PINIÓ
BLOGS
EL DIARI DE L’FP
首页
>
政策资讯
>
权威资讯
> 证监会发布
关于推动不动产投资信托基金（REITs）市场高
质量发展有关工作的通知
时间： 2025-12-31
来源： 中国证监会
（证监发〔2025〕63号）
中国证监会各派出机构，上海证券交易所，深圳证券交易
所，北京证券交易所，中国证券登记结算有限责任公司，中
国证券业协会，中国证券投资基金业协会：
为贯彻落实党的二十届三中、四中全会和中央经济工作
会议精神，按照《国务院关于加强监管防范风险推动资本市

==========

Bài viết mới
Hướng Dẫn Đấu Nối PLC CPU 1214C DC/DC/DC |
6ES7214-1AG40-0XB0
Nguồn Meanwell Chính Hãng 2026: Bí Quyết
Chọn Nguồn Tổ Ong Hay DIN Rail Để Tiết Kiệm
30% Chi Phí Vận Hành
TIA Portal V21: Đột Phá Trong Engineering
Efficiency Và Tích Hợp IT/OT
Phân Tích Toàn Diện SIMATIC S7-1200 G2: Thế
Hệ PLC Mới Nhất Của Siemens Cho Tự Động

==========

● **Work task**: Could you transcribe the entries above word for word, from the line with "Hướng Dẫn Đấu Nối PLC CPU 1214C DC/DC/DC |" down to the line with "Hệ PLC Mới Nhất Của Siemens Cho Tự Động", keeping both?

● **Task result**:
Hướng Dẫn Đấu Nối PLC CPU 1214C DC/DC/DC |
6ES7214-1AG40-0XB0
Nguồn Meanwell Chính Hãng 2026: Bí Quyết
Chọn Nguồn Tổ Ong Hay DIN Rail Để Tiết Kiệm
30% Chi Phí Vận Hành
TIA Portal V21: Đột Phá Trong Engineering
Efficiency Và Tích Hợp IT/OT
Phân Tích Toàn Diện SIMATIC S7-1200 G2: Thế
Hệ PLC Mới Nhất Của Siemens Cho Tự Động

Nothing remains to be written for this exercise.